Anyway, this weekend I had the opportunity to ride a motorcycle. I'll save you the descriptive details about how riding a motorcycle is a metaphor for life; if you want that then read Zen and the Art of Motorcycle Maintenance. (Or my future blog posts, probably)
I learned that I value riding a motorcycle for its own sake. It is an end in itself.
Nearly everything I do, including this blog, is aimed at accomplishing something, bettering myself. And I know my "self-development" has paid dividends. But getting on the highway and pulling the throttle open on an R3 was life changing.
While I was on the freeway, I was focused and in the moment: my body found a meaningful metaphor, and that metaphor happened to be incarnated in this physical world in the form of a motorcycle. Philosophy be damned; I found a new itch that great minds and books can't scratch.

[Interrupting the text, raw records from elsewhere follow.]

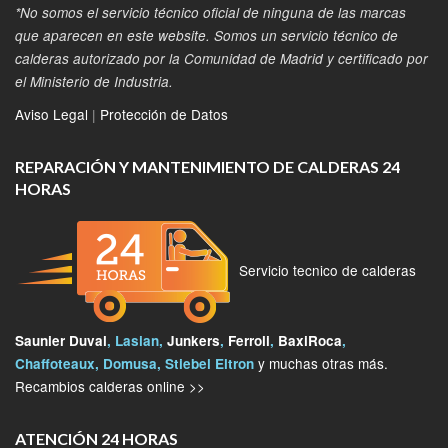
*No somos el servicio técnico oficial de ninguna de las marcas
que aparecen en este website. Somos un servicio técnico de
calderas autorizado por la Comunidad de Madrid y certificado por
el Ministerio de Industria.
Aviso Legal
|
Protección de Datos
REPARACIÓN Y MANTENIMIENTO DE CALDERAS 24
HORAS
Servicio tecnico de calderas
Saunier Duval
, Lasian,
Junkers
,
Ferroli
,
BaxiRoca
,
y muchas otras más.
Chaffoteaux, Domusa, Stiebel Eltron
Recambios calderas online >>
ATENCIÓN 24 HORAS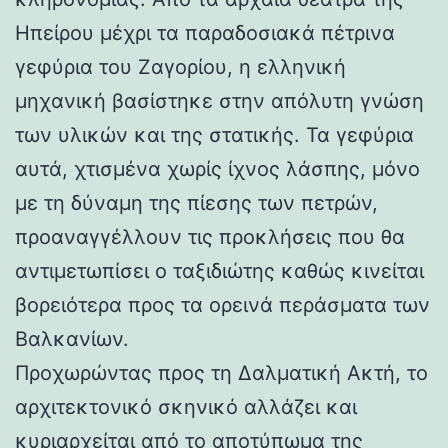
Ηπείρου μέχρι τα παραδοσιακά πέτρινα
γεφύρια του Ζαγορίου, η ελληνική
μηχανική βασίστηκε στην απόλυτη γνώση
των υλικών και της στατικής. Τα γεφύρια
αυτά, χτισμένα χωρίς ίχνος λάσπης, μόνο
με τη δύναμη της πίεσης των πετρών,
προαναγγέλλουν τις προκλήσεις που θα
αντιμετωπίσει ο ταξιδιώτης καθώς κινείται
βορειότερα προς τα ορεινά περάσματα των
Βαλκανίων.
Προχωρώντας προς τη Δαλματική Ακτή, το
αρχιτεκτονικό σκηνικό αλλάζει και
κυριαρχείται από το αποτύπωμα της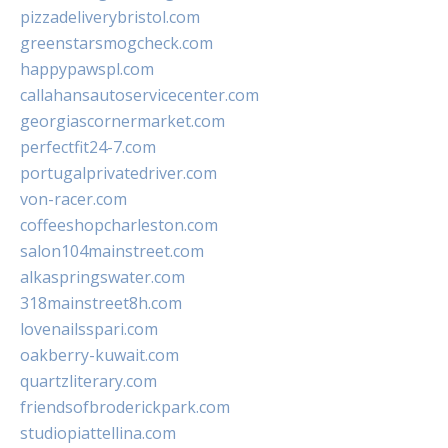
pizzadeliverybristol.com
greenstarsmogcheck.com
happypawspl.com
callahansautoservicecenter.com
georgiascornermarket.com
perfectfit24-7.com
portugalprivatedriver.com
von-racer.com
coffeeshopcharleston.com
salon104mainstreet.com
alkaspringswater.com
318mainstreet8h.com
lovenailsspari.com
oakberry-kuwait.com
quartzliterary.com
friendsofbroderickpark.com
studiopiattellina.com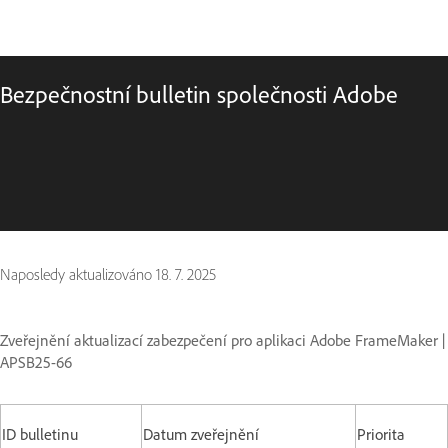
Bezpečnostní bulletin společnosti Adobe
Naposledy aktualizováno
18. 7. 2025
Zveřejnění aktualizací zabezpečení pro aplikaci Adobe FrameMaker |
APSB25-66
ID bulletinu
Datum zveřejnění
Priorita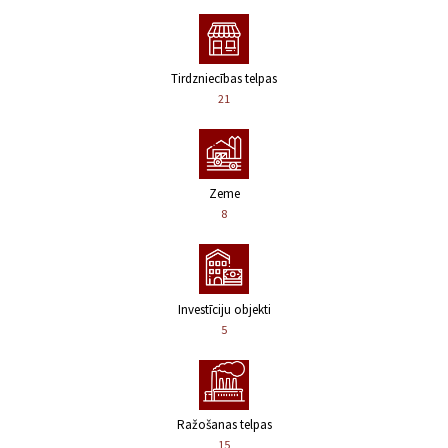
Tirdzniecības telpas
21
Zeme
8
Investīciju objekti
5
Ražošanas telpas
15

In hindsight, I didn't even enjoy acid for its own sake. I was on an enlightenment quest, taking increasingly heroic doses on a journey to find the solution to (my) suffering, which I might add, ended terribly. I suppose the same thing could be done on a motorcycle, and I think that's how a lot of young guys die: they're chasing a moving threshold rather than enjoying the ride—however fast or slow that ride may be.
Maybe, if I get a motorcycle, I'll devolve into a speed chasing junkie. But for the time being, saving up for a motorcycle seems like the right thing for me to do, because I want to ride.
On an unrelated note, I found this video from 2003 because the phrase "Spirit of Gravity" came to mind, and I couldn't figure out where it came from, so I had to google it. And now the song is stuck in my head.
I need to plan my thoughts out better. These posts meander.